A federal judge later agreed with that position, but by then voters had already rejected the red light camera program.

"So not only did we lose the red light cameras and the money that was coming in from the red light cameras, I believe that we have killed people," Parker said. "And the people who voted to do away with red light cameras have blood on their hands."

The red light camera fight also emboldened conservative political activists, who later challenged her on other issues like the equal rights ordinance and the drainage fee.

The next mayor must tackle the city's pension problems, an issue she believes plays into the state legislative wheelhouse of Mayor-elect Sylvester Turner. But Turner has one very big fiscal advantage working in his favor, Parker says.

"The next mayor is going to look like a genius once these road projects begin to really come on line," Parker said.

She's referring to the upcoming flood of money finally flowing out of the ReBuild Houston program financed mainly by the city's drainage fee.

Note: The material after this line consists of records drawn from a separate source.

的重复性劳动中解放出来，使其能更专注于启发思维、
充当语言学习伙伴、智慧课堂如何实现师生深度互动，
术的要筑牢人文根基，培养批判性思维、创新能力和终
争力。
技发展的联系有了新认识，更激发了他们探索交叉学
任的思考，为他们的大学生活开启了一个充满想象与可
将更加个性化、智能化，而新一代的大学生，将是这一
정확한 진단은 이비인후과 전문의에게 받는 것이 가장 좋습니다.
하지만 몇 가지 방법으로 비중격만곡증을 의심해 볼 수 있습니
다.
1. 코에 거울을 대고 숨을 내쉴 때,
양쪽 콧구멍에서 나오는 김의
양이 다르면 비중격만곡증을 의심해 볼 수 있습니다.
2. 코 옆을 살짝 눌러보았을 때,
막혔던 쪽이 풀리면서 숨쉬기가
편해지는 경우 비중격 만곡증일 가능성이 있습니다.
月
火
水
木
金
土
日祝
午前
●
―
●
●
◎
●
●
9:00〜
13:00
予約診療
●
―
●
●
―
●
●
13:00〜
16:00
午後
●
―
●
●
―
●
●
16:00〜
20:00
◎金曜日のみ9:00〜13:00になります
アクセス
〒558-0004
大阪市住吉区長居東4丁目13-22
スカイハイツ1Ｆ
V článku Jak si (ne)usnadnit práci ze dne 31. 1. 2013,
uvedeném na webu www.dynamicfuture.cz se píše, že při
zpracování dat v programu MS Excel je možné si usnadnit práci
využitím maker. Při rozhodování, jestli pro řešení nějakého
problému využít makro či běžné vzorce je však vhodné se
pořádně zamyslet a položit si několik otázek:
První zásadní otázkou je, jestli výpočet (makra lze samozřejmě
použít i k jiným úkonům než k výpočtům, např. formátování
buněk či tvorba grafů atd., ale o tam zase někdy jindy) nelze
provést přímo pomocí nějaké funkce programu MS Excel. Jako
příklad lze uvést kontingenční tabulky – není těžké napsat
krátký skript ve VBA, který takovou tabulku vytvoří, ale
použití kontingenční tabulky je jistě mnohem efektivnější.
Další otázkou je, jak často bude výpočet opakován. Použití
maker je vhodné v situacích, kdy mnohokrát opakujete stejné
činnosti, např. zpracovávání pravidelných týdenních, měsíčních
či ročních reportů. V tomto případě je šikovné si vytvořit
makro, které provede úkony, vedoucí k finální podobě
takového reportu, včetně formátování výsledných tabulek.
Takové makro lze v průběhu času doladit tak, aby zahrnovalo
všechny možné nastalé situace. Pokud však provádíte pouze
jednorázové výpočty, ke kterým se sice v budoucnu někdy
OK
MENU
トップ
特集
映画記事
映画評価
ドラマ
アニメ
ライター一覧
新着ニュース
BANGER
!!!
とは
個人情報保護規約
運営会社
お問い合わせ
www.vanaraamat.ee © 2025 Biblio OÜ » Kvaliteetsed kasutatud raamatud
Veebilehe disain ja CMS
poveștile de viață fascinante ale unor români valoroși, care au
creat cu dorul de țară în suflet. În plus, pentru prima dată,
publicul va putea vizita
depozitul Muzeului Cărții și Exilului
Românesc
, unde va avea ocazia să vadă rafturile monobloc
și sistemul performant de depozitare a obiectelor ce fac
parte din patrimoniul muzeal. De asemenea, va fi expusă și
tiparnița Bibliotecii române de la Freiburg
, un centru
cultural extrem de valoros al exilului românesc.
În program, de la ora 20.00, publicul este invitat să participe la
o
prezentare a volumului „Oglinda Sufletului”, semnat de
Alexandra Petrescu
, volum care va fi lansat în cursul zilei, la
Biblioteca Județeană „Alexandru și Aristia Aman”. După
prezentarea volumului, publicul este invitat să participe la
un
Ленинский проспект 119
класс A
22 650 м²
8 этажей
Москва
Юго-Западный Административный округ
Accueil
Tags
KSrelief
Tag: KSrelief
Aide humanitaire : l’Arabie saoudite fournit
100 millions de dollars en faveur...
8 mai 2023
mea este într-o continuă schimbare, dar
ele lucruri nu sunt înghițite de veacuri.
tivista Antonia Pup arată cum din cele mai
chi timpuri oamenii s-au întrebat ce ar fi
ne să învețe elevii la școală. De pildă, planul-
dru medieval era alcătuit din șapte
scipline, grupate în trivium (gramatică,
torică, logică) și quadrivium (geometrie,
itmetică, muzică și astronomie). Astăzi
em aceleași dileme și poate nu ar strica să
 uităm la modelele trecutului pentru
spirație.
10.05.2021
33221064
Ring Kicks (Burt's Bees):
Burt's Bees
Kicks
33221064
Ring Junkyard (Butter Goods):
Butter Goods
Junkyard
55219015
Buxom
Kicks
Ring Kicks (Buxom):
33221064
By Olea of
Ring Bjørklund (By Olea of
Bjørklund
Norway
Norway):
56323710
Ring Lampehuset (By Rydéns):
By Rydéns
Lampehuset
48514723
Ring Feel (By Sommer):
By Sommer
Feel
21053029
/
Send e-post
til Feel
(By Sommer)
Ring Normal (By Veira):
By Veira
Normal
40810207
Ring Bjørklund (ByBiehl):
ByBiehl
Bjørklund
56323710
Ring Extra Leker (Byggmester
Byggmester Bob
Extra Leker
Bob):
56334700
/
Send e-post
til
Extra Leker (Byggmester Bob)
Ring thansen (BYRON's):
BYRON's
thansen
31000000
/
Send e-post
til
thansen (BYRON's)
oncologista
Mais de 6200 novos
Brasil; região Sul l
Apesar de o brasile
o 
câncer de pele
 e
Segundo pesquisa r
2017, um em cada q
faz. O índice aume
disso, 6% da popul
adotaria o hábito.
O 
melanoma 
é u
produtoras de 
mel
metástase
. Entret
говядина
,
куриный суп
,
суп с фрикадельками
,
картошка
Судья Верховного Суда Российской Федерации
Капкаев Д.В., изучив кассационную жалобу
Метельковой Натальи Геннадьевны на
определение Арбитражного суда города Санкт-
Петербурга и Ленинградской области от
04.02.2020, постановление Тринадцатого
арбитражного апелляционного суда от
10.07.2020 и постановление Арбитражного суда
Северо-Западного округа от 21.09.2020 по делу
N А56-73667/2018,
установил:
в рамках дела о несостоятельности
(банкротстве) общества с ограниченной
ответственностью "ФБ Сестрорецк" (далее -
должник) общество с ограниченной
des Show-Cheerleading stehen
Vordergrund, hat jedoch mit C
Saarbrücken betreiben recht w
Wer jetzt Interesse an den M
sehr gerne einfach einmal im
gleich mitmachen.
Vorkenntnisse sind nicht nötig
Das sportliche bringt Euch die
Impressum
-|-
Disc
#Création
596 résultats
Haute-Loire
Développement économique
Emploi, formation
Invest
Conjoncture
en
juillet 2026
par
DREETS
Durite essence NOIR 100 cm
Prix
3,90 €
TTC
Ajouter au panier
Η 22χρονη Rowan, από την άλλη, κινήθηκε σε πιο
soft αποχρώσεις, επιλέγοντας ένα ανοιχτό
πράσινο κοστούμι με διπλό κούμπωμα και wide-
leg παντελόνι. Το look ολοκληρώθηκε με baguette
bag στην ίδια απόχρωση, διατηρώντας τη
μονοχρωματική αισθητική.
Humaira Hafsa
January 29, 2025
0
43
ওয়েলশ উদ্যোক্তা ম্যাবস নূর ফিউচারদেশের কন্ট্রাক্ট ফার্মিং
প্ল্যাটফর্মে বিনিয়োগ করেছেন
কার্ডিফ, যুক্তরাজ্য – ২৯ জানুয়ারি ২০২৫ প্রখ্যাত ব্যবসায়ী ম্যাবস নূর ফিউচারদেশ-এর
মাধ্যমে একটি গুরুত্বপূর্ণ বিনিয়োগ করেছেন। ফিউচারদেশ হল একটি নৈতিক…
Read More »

Under the "pay-as-you-go" element of the program Houston quit borrowing money for street and road projects, stalling work until the city government could bank enough money to underwrite projects without issuing bonds.

Parker hopes people remember her mainly for expansion of city parks under her watch, most conspicuously the privately financed renovation of Buffalo Bayou Park. She's also especially proud of her work on behalf of the homeless, boasting that Houston has all but eliminated homelessness as an issue for veterans under her watch.

"I feel like I have a relationship with the citizens of Houston, where whether they agree with me or not, whether they like me or not, they have trusted me," Parker said. "And I have always tried to live up to that trust."

Now the most powerful woman in Houston finds herself, like so many other people in the city, looking for a job. Although she's talked about running for another office, history works against her. No mayor of Houston in modern times has ever moved on to a higher office.

"I'm afraid I may have had the best political job I'm ever going to have," she says. "And I don't know what comes next, which is a little bit liberating but very scary."